Monthly Archives: May 2009


Personally, I hate blogs that apologise for not pushing new content. Do or don’t, it’s up to you because if I’m interested in what you have to say I don’t mind how often you say it. I also feel it’s the first step along the line to the blog’s death.

This is why I’m not apologising for a lack of content recently, merely explaining the cause of this drought. At the moment I’m trying to divide my time between married life, a social life, drumming, my rekindled interest in Games Workshop and the always looming shadow that is work. All those are pulling me in different directions and the upshot of it all is that not only is my gaming time heavily reduced but also my time to write about my gaming time, or anything else for that matter.

Anyway, rest assured that I do intent to keep my keyboard skills up to scratch and do in fact have an interesting project on the horizon… just not right now, sorry.

First Impressions: Home: Part 1

What do you want from an online social space? I’m not talking about Facebook, Linked-In or Friends Reunited but one hosted on the console of your choice. If you had an arena where you and your friends could just log on and shape, what would it look like? I ask because I’ve recently downloaded PlayStation’s Home. Originally touted as a great social tool, it left me cold.
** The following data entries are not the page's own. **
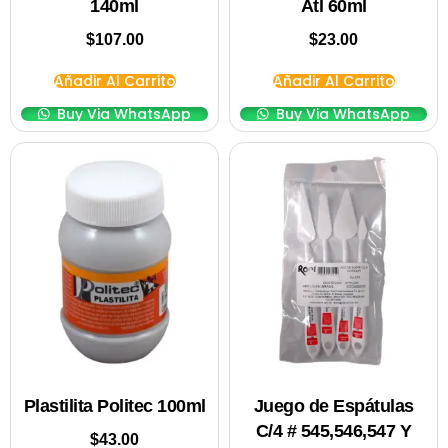
140ml
Atl 60ml
$
107.00
$
23.00
Añadir Al Carrito
Añadir Al Carrito
Buy Via WhatsApp
Buy Via WhatsApp
Plastilita Politec 100ml
Juego de Espátulas
C/4 # 545,546,547 Y
$
43.00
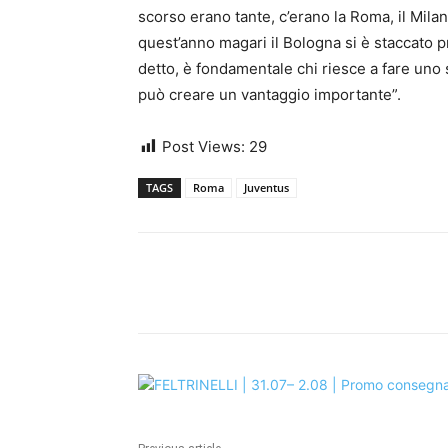
scorso erano tante, c’erano la Roma, il Milan
quest’anno magari il Bologna si è staccato p
detto, è fondamentale chi riesce a fare uno
può creare un vantaggio importante”.
Post Views:
29
TAGS
Roma
Juventus
Share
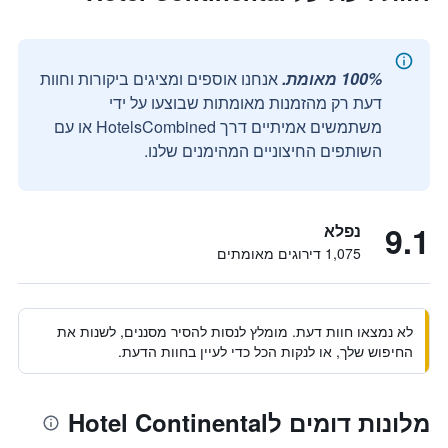
100% מאומת.
אנחנו אוספים ומציגים ביקורות וחוות
דעת רק מהזמנות מאומתות שבוצעו על ידי
משתמשים אמיתיים דרך HotelsCombined או עם
השותפים החיצוניים המהימנים שלנו.
9.1
נפלא
1,075 דירוגים מאומתים
לא נמצאו חוות דעת. מומלץ לנסות להסיר מסננים, לשנות את
החיפוש שלך, או לנקות הכל כדי לעיין בחוות הדעת.
מלונות דומים לHotel Continental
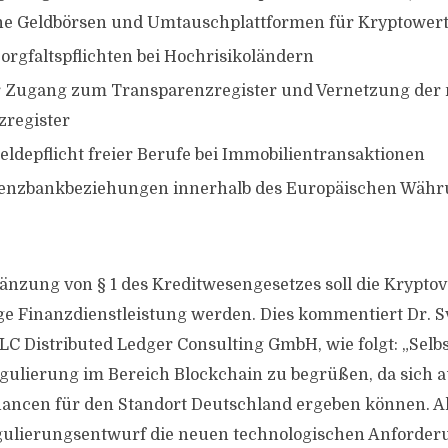
he Geldbörsen und Umtauschplattformen für Kryptowert
Sorgfaltspflichten bei Hochrisikoländern
r Zugang zum Transparenzregister und Vernetzung der 
zregister
ldepflicht freier Berufe bei Immobilientransaktionen
enzbankbeziehungen innerhalb des Europäischen Wäh
gänzung von § 1 des Kreditwesengesetzes soll die Krypt
ige Finanzdienstleistung werden. Dies kommentiert Dr. S
LC Distributed Ledger Consulting GmbH, wie folgt: „Selbs
gulierung im Bereich Blockchain zu begrüßen, da sich a
ancen für den Standort Deutschland ergeben können. All
egulierungsentwurf die neuen technologischen Anforder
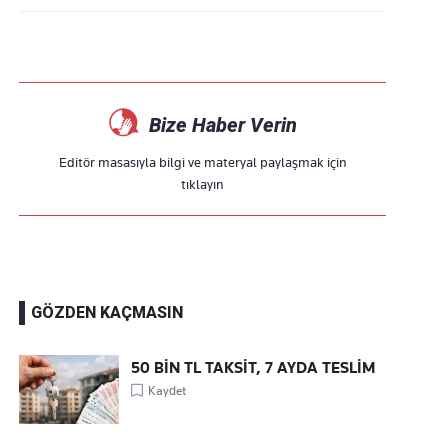
Bize Haber Verin
Editör masasıyla bilgi ve materyal paylaşmak için
tıklayın
GÖZDEN KAÇMASIN
50 BİN TL TAKSİT, 7 AYDA TESLİM
Kaydet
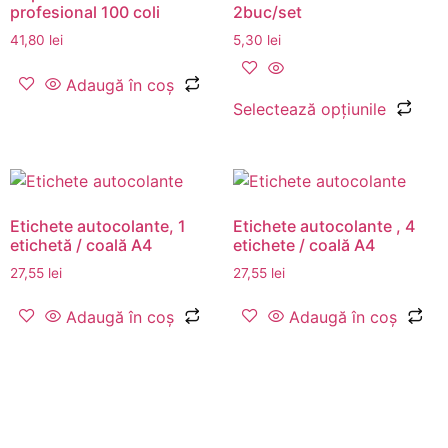
profesional 100 coli
2buc/set
41,80
lei
5,30
lei
Adaugă în coș
Selectează opțiunile
Etichete autocolante, 1
Etichete autocolante , 4
etichetă / coală A4
etichete / coală A4
27,55
lei
27,55
lei
Adaugă în coș
Adaugă în coș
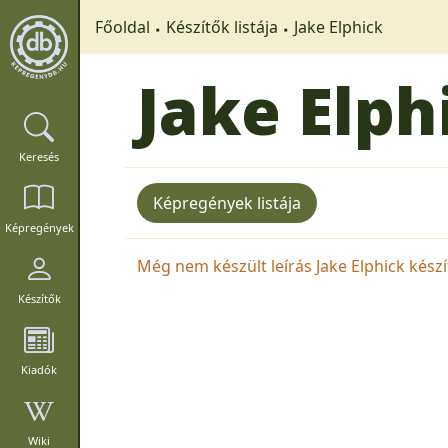
Főoldal
Készítők listája
Jake Elphick
Jake Elph
Keresés
Képregények listája
Képregények
Még nem készült leírás Jake Elphick készít
Készítők
Kiadók
Wiki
One of the many reasons for this was your avatar. Before entering the community you are dropped in a fitting room, a model staring back at you begging you to shape it in your own image. And I don’t mean “model” solely in a technical term, I mean the kind of person you see who is trying to flog you aftershave from the pages of a glossy magazine.
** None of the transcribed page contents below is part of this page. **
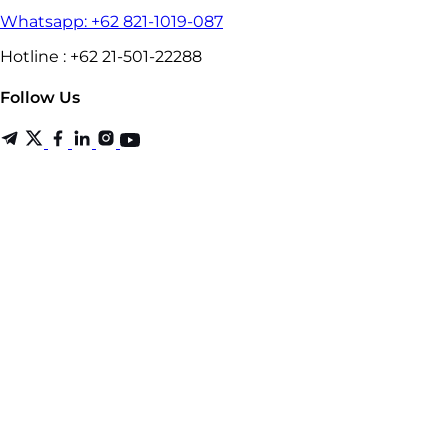
Whatsapp: +62 821-1019-087
Hotline : +62 21-501-22288
Follow Us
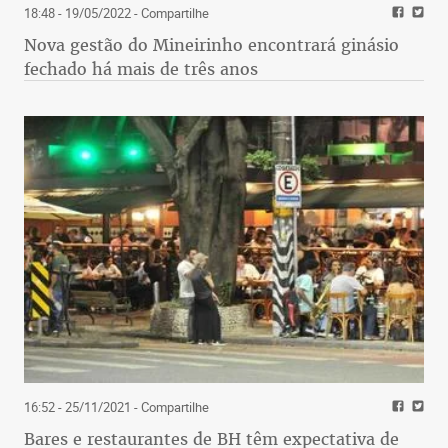
18:48 - 19/05/2022
- Compartilhe
Nova gestão do Mineirinho encontrará ginásio
fechado há mais de três anos
16:52 - 25/11/2021
- Compartilhe
Bares e restaurantes de BH têm expectativa de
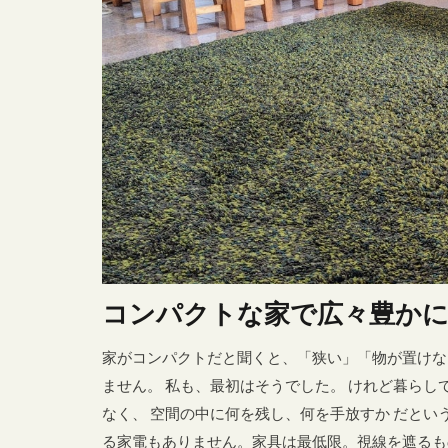
トイレットペー
プレート
ミニマムな生活
リフォーム
主婦リアリティ
北欧風
吸
子ども部屋
洗面所
海
石膏ボード用
組み合わせ
コンパクトな家で広々豊か
魅せる収納
家がコンパクトだと聞くと、「狭い」「物が置けな
ません。 私も、最初はそうでした。 けれど暮ら
なく、 空間の中に何を残し、何を手放すか だとい
る家電もありません。家具は最低限。視線を遮るもの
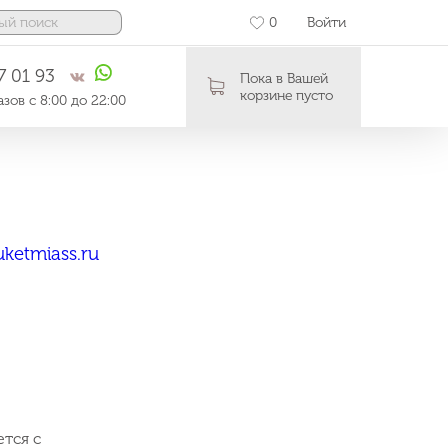
0
Войти
7 01 93
Пока в Вашей
корзине пусто
зов с 8:00 до 22:00
ketmiass.ru
тся с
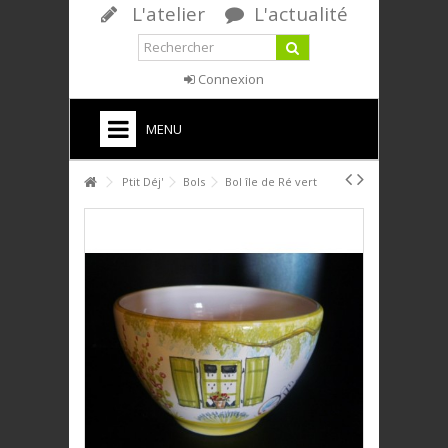
L'atelier
L'actualité
Connexion
MENU
HOME
Ptit Déj'
Bols
Bol île de Ré vert
PTIT DÉJ'
SERVICE DE TABLE
DÉCO
PLAQUES DÉCORATIVES
ANIMAUX
BIJOUX
UNIVERS ENFANTS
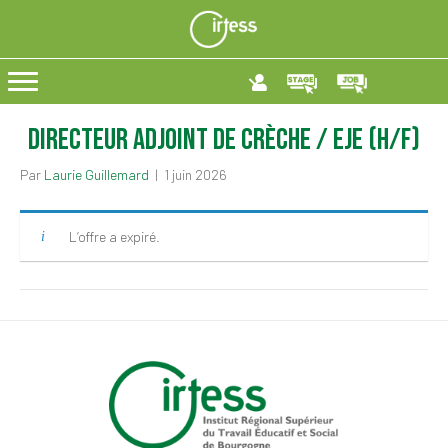
Directeur adjoint de crèche / EJE (H/F)
Par
Laurie Guillemard
|
1 juin 2026
L’offre a expiré.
I can assure you that I’m no chiseled specimen and so crafting the default features into my own was actually quite painful. There are no pleasing caricatures to be had from the world of sliders and colour bars governing your form, ala Miis and Avatars, just something that will yo-yo between an abomination and a bad photo fit.

Sony have gone too realistic with their users. Fitting in with the PlayStation’s brand image, they have attempted to populate Home with a multitude of young and pretty twenty-somethings. It feels like an application you can be refused entry to because you aren’t wearing the right shoes. Hardly the feeling a fledgling community should exude.
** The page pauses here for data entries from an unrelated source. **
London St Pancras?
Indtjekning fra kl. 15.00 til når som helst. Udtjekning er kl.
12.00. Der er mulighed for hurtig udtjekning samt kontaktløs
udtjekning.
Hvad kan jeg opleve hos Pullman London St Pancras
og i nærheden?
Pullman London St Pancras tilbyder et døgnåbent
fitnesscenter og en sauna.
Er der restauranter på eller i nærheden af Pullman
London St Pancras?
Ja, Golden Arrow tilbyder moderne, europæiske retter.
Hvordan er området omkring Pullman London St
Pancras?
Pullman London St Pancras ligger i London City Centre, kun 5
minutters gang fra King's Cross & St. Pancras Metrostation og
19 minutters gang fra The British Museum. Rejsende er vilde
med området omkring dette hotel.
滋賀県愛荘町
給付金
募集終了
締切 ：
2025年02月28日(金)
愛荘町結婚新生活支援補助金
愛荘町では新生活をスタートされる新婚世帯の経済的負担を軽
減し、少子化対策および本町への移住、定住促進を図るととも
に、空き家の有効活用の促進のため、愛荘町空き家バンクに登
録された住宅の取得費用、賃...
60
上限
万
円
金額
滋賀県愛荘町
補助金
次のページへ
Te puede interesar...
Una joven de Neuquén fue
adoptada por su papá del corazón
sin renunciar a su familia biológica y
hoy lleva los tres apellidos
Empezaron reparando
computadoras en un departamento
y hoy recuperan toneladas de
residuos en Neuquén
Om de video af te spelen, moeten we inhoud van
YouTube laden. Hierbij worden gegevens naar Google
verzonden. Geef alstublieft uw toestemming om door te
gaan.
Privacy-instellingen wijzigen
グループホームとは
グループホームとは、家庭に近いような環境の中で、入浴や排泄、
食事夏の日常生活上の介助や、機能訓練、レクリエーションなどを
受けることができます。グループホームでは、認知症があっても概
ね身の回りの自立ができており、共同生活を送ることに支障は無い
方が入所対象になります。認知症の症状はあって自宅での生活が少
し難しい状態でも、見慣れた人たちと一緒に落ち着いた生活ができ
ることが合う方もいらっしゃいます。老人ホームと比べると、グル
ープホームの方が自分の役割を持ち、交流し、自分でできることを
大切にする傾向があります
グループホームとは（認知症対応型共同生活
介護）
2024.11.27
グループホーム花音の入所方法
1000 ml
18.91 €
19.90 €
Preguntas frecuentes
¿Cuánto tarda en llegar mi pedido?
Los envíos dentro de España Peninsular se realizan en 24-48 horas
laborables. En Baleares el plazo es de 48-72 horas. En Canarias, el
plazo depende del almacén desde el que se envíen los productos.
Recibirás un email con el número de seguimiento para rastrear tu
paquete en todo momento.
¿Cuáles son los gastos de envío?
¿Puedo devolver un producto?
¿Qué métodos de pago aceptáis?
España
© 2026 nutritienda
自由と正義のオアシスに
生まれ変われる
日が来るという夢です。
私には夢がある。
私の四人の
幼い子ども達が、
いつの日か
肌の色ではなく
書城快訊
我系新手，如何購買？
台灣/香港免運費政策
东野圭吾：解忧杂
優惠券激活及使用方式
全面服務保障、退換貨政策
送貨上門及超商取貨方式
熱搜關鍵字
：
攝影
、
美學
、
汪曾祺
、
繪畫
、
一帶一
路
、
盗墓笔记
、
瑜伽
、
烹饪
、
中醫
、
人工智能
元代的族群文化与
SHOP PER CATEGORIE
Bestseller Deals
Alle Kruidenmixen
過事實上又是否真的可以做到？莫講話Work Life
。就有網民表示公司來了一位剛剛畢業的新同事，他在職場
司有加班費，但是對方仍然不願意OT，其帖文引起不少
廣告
True, mischief can be had with Avatars and Miis but you can also get away with just throwing something together and have something passable. The amount of time needed in Home to craft a passing resemblance to yourself is large, and even then it’s only you in a certain light. It’s the uncanny valley issue in all its glory.

Return to the Capital Wastelands

There is something joyous about being back in the Capital Wasteland. The release of Broken Steel has given me another excuse to return to Fallout 3 and although it may be a landscape carved from a nuclear holocaust, after a six month holiday it is the most beautiful gaming world there is.

The only reason that Bethesda’s sprawling RPG was initially put to one side was that after 50 hours playtime and with a building pile of unplayed releases piling up I felt that it would do me good to try something else. In that time the controls disappeared from my memory and so the first half-hour was spent figuring out what was what and sifting through my inventory to see exactly what was what. Vague memories of just where I had plundered certain items from came floating back: Lincoln rifles looted from the very heart of the Capital buildings; bobbleheads pulled from long closed vaults; and trinkets stolen from a thousand defeated foes. It was as if I had found a long lost box of knickknacks in the loft.

A big worry for me had always been whether Fallout would continue to be as good as I had made out. Whether it still deserved to be placed upon a pedestal. Those fears were put to one side only five minutes after leaving the safety of Megaton. Trying to map out those areas of the wasteland I had yet to tread, I headed off into the unknown only to find a children’s playground in the middle of no-where. In the centre of this was a climbing frame shaped like a space rocket, crafted into a seat. Or more exactly, a throne, for on it sat The King of Roaches, surrounded by dozens of his cockroach subjects. In a world thrown into chaos one sane man had decided that the only way he was going to survive was by donning a survival mask and setup a new kingdom in a desolate valley.

Upon approaching him to pay my respects he admittedly did pull out a minigun but that is neither here nor there as it is nuggets like this that keeps the game so interesting. Every inch of the game contains such an attention for detail that I just want to keep exploring. Already in my first play session I have unearthed a hidden military stockpile protected by dozens of barrels of nuclear waste, a slaver camp where they wish me to put explosive collars on new “recruits” and have seen off a mutant invasion from a small homestead. No wonder I’m knackered this morning.

The best games are those that are not only great the first time you play but also the second, third and fourth, too. Fallout was definitely no flash in the pan and with the level cap now pushed up to 30 it has managed to suck me back in.